[Opening Provided entries section]

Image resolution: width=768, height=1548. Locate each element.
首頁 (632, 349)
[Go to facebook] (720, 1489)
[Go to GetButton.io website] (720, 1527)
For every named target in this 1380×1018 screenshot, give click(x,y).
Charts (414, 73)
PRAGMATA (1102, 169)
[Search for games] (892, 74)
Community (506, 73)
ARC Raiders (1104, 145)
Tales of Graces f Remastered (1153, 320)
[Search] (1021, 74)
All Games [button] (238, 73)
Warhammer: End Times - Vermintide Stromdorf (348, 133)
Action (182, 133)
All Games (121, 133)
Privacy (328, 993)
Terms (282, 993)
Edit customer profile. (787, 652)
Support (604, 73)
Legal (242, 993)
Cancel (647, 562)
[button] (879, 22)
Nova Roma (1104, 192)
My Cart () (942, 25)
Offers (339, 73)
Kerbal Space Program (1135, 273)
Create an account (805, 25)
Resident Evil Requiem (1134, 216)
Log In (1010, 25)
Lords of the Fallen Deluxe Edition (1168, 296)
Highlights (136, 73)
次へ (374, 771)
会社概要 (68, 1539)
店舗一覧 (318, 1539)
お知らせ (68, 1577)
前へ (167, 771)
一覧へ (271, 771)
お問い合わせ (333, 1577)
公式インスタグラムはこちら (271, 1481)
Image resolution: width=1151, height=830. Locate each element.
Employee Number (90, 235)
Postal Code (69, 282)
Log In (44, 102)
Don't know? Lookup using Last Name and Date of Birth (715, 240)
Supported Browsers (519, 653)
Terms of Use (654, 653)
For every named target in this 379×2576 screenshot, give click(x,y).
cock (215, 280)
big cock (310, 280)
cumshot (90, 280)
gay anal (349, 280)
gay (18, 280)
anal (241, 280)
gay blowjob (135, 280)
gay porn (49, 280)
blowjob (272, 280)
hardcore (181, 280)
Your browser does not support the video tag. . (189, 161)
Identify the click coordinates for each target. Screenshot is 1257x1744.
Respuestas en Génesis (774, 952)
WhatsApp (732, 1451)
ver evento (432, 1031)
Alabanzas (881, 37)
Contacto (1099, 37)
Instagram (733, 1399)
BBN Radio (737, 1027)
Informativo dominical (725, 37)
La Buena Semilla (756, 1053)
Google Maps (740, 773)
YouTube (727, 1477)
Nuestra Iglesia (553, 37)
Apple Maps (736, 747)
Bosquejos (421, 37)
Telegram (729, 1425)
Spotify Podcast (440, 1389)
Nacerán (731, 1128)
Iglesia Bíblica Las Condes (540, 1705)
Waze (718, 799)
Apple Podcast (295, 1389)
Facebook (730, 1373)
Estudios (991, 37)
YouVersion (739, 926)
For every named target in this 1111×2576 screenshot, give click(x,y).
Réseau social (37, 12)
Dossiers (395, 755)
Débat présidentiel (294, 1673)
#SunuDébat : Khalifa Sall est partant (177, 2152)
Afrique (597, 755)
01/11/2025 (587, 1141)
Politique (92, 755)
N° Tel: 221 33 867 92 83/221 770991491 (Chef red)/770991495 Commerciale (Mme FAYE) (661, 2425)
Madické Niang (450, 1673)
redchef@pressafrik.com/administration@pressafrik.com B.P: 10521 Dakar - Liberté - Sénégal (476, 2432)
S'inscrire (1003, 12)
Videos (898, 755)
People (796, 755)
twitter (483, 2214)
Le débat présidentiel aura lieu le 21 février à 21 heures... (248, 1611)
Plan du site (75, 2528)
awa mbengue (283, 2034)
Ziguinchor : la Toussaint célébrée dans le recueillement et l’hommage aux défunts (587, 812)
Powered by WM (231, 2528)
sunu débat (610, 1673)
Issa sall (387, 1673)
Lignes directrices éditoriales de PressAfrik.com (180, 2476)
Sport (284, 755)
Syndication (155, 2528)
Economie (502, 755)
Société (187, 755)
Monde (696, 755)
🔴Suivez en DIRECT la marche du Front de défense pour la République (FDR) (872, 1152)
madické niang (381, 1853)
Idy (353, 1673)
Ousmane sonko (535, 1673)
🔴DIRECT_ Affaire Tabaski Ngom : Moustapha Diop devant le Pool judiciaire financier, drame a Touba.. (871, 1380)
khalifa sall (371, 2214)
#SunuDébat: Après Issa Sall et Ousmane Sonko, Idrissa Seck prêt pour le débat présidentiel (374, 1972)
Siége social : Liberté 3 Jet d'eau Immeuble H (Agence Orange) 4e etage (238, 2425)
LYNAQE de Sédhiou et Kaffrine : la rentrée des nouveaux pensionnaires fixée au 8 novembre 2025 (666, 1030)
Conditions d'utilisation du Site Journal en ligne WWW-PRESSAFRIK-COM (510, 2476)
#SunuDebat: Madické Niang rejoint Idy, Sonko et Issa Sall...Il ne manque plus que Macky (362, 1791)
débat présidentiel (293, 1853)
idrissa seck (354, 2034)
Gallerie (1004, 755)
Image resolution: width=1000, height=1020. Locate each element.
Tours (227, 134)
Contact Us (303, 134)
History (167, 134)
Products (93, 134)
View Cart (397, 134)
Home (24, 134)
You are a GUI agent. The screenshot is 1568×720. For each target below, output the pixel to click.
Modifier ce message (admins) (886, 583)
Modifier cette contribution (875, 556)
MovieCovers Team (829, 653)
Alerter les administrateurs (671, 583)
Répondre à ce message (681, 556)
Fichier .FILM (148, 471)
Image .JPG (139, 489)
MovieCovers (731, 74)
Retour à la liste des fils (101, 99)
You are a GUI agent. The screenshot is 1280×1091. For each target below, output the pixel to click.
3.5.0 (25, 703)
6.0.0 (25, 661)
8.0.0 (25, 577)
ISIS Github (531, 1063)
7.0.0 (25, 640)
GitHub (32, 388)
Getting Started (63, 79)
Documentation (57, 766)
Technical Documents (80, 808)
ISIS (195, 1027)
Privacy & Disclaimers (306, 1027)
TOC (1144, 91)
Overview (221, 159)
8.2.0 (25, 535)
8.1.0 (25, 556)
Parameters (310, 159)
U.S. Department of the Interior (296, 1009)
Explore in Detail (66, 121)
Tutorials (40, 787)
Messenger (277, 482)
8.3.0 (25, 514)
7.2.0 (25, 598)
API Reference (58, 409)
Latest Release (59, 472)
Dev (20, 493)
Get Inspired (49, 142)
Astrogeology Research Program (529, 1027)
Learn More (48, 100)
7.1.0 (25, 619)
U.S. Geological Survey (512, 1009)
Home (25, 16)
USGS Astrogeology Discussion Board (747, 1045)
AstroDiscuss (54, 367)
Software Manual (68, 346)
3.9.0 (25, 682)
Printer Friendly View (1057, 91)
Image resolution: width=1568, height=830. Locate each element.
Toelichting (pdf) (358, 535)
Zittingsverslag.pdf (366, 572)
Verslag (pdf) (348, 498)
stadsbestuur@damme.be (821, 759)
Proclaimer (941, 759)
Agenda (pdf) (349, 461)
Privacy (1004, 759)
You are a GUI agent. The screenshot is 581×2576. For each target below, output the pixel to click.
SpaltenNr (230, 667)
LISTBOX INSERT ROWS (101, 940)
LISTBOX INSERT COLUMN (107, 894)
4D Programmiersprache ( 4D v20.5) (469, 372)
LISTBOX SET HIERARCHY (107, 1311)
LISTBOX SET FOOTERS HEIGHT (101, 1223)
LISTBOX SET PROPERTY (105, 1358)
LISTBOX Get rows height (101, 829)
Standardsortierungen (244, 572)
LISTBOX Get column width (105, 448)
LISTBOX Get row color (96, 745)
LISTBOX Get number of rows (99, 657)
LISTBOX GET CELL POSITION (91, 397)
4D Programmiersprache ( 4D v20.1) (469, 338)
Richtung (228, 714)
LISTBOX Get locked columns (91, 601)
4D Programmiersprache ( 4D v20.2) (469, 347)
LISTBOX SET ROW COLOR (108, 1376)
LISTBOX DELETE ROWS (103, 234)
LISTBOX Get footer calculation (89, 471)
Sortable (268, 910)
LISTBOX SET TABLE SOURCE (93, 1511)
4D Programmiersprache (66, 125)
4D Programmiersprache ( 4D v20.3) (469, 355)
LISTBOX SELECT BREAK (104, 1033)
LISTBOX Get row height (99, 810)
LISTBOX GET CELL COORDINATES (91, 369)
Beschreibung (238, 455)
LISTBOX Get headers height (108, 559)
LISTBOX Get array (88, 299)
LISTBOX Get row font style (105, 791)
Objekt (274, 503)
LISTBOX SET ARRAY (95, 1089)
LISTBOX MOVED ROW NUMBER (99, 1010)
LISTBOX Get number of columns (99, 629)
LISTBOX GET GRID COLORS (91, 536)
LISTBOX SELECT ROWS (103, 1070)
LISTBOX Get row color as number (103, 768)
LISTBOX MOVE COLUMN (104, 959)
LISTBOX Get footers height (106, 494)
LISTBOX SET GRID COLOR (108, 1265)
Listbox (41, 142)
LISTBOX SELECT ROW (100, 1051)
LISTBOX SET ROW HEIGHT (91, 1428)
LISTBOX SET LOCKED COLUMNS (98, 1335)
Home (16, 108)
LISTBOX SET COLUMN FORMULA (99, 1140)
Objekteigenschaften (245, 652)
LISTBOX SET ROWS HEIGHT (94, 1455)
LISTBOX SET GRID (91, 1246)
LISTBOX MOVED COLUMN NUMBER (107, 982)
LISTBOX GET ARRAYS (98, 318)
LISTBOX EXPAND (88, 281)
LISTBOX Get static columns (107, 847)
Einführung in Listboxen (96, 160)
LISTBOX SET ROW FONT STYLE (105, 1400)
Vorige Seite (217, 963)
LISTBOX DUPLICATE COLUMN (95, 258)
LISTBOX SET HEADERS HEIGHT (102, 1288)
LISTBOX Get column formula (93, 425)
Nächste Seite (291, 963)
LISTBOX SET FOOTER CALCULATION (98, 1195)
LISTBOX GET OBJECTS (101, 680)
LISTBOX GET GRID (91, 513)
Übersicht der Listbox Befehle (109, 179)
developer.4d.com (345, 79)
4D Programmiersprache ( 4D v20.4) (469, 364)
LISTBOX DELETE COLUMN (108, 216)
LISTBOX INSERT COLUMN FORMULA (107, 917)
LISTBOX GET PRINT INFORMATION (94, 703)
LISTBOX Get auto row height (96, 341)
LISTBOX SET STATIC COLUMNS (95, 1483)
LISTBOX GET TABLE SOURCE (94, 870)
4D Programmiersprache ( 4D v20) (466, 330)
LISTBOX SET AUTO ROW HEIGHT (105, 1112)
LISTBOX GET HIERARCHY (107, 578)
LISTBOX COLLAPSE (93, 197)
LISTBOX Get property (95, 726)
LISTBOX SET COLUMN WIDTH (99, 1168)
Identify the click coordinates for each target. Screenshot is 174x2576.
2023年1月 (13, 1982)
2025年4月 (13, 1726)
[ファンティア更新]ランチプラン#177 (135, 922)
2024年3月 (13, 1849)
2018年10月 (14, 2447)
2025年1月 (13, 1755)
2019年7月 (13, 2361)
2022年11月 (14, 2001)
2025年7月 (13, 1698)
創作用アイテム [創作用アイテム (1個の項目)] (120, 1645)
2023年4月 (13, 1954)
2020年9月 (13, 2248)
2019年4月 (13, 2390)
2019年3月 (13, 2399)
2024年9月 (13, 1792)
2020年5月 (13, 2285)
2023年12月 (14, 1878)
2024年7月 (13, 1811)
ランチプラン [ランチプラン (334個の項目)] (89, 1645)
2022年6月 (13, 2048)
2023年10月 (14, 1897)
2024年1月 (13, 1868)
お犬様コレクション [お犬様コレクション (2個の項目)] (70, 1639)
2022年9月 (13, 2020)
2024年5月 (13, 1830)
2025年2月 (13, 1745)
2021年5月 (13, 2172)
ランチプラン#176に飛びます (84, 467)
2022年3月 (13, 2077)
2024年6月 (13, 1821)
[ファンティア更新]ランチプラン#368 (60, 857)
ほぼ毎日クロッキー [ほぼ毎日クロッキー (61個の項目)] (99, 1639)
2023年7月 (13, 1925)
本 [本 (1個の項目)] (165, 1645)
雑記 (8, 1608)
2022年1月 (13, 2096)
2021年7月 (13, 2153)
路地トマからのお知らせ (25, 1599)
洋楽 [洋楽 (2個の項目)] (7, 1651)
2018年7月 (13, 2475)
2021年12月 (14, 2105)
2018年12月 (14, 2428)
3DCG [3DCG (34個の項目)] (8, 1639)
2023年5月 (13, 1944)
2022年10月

[Closing Provided entries section]

[Exercise]
Everything above from the line containing "Printer Friendly View (1057, 91)" down to the line containing "LISTBOX DELETE ROWS (103, 234)" should be copied exactly, both end lines included, and nothing else.

[Answer to the exercise]
Printer Friendly View (1057, 91)
Image resolution: width=1568, height=830. Locate each element.
Toelichting (pdf) (358, 535)
Zittingsverslag.pdf (366, 572)
Verslag (pdf) (348, 498)
stadsbestuur@damme.be (821, 759)
Proclaimer (941, 759)
Agenda (pdf) (349, 461)
Privacy (1004, 759)
You are a GUI agent. The screenshot is 581×2576. For each target below, output the pixel to click.
SpaltenNr (230, 667)
LISTBOX INSERT ROWS (101, 940)
LISTBOX INSERT COLUMN (107, 894)
4D Programmiersprache ( 4D v20.5) (469, 372)
LISTBOX SET HIERARCHY (107, 1311)
LISTBOX SET FOOTERS HEIGHT (101, 1223)
LISTBOX SET PROPERTY (105, 1358)
LISTBOX Get rows height (101, 829)
Standardsortierungen (244, 572)
LISTBOX Get column width (105, 448)
LISTBOX Get row color (96, 745)
LISTBOX Get number of rows (99, 657)
LISTBOX GET CELL POSITION (91, 397)
4D Programmiersprache ( 4D v20.1) (469, 338)
Richtung (228, 714)
LISTBOX Get locked columns (91, 601)
4D Programmiersprache ( 4D v20.2) (469, 347)
LISTBOX SET ROW COLOR (108, 1376)
LISTBOX DELETE ROWS (103, 234)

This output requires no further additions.